Lídice – O Governo tem uma maioria nominal mas a verdade é que não há mais quem o defenda em alto e bom som no Senado.  A vergonha inibiu seus aliados.  A Casa tem se limitado ao funcionamento ritual e às votações,  e como Câmara Alta,  ausentou-se do debate nacional.

247 – A senhora acha que Temer vai escapar de novo e governar até o final do mandato?

Lídice – Espero que não. Nossa esperança é de que esta segunda denúncia possa ser acolhida mas que, em vez de eleição indireta, possamos  antecipar  a eleição presidencial de 2018.  Está claro que sob Temer a crise irá sempre se aprofundar, e quando mais profunda,  mais difícil será sair dela sem passar pelo crivo das urnas. Eu diria que é impossível chegarmos ao fim deste túnel escuro sem que o povo seja chamado a votar e a colocar  no Planalto um presidente legítimo.  Estou precisando só de mais duas assinaturas para apresentar uma proposta de emenda constitucional  (PEC) determinando a antecipação das eleições gerais previstas para 2018.

247 – E haverá tempo para isso?

Lídice – Claro que há. Se quisermos, podemos aprovar esta PEC muito rapidamente,  mas isso exige um entendimento, um consenso sobre a importância de  sairmos logo desta situação desastrosa que eles criaram o golpe contra a presidente Dilma Rousseff. O meu medo é o de que Temer continue apodrecendo no cargo, com um nível de aprovação cada vez menor,  o país sangrando e ele cada vez menos comprometido com o que querem e pensam os brasileiros.   Ele e seu governo se descolaram da opinião popular.  Em qualquer país do mundo, quando um governo se descola da vontade popular,   são tomadas as providências para  a repactuação com a sociedade, através de eleições. Aqui não.   O governo vai ficando, apesar de crivado de denúncias, apesar da rejeição, e ainda  sustenta o discurso de que deve aproveitar a a impopularidade para implementar  medidas impopulares, de uma agenda que  não passou pelas urnas de 2014.  A toda hora um marqueteiro ou publicitário ligado ao mercado diz ao Temer: “Presidente,  aproveite sua impopularidade e faça mais maldades”.   Isso é diferente do que faz um governo eleito, quando toma medidas mais duras no início do mandato, sabendo que terá tempo para recuperar sua aprovação lá adiante, com os resultados obtidos.  Temer, entretanto, parece ter feito da rejeição popular um objetivo, e parece até ver nisso uma virtude.  

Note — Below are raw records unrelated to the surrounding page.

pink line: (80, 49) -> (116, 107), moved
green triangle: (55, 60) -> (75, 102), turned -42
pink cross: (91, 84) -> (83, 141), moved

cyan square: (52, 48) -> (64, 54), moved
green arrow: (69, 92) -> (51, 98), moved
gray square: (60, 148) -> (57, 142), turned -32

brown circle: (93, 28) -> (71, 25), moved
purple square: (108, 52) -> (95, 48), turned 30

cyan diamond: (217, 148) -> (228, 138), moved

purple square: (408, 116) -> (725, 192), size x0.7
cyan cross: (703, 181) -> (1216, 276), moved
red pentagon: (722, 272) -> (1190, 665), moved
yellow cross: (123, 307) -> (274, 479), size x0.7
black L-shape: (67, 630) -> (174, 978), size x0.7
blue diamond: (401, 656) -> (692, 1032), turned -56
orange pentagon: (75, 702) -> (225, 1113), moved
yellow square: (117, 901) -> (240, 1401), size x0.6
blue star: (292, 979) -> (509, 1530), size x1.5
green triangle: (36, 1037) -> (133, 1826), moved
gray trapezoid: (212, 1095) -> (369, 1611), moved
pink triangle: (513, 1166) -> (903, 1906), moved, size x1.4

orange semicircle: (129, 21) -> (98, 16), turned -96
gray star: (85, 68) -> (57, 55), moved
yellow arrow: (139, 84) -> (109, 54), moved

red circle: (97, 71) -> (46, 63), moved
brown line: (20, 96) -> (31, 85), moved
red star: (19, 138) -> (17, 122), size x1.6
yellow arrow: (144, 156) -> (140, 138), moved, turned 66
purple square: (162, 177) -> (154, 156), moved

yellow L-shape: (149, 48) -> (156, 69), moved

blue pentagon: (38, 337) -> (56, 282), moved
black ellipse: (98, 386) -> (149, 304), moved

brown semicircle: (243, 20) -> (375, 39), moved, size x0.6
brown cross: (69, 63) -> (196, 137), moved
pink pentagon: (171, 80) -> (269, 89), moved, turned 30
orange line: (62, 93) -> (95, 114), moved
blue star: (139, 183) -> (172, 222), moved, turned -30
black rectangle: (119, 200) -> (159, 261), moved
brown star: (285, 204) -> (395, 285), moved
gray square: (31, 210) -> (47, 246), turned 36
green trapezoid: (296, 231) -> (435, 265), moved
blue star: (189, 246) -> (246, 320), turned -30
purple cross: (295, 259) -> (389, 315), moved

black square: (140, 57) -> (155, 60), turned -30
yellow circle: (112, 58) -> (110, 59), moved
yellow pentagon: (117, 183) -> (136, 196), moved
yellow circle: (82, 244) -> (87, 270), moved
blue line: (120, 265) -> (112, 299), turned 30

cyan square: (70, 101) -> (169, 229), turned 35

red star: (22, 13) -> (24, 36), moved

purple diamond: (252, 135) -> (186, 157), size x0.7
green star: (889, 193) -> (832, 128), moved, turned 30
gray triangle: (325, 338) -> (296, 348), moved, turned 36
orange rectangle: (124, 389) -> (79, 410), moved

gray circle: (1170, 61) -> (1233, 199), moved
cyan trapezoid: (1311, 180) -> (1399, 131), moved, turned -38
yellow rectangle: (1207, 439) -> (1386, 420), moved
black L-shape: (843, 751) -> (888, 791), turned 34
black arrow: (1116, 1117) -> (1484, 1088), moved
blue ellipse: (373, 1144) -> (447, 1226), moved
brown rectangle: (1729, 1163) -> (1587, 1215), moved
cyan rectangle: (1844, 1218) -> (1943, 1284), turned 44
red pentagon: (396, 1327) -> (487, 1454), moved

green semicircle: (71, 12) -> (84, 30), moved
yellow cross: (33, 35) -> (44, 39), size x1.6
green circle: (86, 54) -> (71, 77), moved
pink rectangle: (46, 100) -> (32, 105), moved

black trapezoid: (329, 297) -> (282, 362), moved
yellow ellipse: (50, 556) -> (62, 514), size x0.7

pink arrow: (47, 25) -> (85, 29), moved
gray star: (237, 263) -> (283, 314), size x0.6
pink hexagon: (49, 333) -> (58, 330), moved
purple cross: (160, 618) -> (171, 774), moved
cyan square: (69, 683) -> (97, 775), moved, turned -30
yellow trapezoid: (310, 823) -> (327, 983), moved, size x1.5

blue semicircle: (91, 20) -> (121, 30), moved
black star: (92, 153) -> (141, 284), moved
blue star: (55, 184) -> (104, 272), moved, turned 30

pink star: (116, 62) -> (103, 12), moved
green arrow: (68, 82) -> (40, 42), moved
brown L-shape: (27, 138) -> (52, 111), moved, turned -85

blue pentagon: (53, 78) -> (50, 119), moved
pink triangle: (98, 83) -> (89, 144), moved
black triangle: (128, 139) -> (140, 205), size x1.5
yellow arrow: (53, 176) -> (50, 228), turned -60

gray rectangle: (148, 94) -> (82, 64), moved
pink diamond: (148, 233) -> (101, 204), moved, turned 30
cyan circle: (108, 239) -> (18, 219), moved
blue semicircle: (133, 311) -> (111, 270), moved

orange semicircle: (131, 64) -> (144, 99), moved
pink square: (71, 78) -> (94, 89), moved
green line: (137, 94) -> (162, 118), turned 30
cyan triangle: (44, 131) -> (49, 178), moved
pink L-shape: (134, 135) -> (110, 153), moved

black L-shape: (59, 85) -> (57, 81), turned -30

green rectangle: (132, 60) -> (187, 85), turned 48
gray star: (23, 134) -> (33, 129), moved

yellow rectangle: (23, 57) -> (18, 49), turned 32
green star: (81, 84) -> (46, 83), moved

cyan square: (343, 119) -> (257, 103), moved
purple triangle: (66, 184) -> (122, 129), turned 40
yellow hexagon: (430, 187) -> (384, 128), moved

247 – E a eleição, antecipada ou não, como ficará se o ex-presidente Lula for juridicamente impedido de disputá-la? Como a senhora vê isso?

Lídice – Lula é um candidato individualmente muito forte. Então, sua presença no jogo eleitoral fará com que a eleição ocorra de uma determinada maneira. A ausência dele trará um outro quadro.   Acho que neste momento não conseguimos enxergar claramente os cenários eleitorais possíveis.  Primeiro, por conta desta incerteza em relação à candidatura de Lula. E depois, sem ele, para onde irá a disputa?   Para onde migrarão os seus votos?  Para que tipo de candidatura?  Algumas pesquisas já mostraram que estes votos não necessariamente irão para a esquerda.   Eles podem se dividir entre diversas candidaturas. Por isso, precisamos urgentemente é de um projeto político para o país. É este o debate que a esquerda deve travar neste momento, para além das postulações individuais.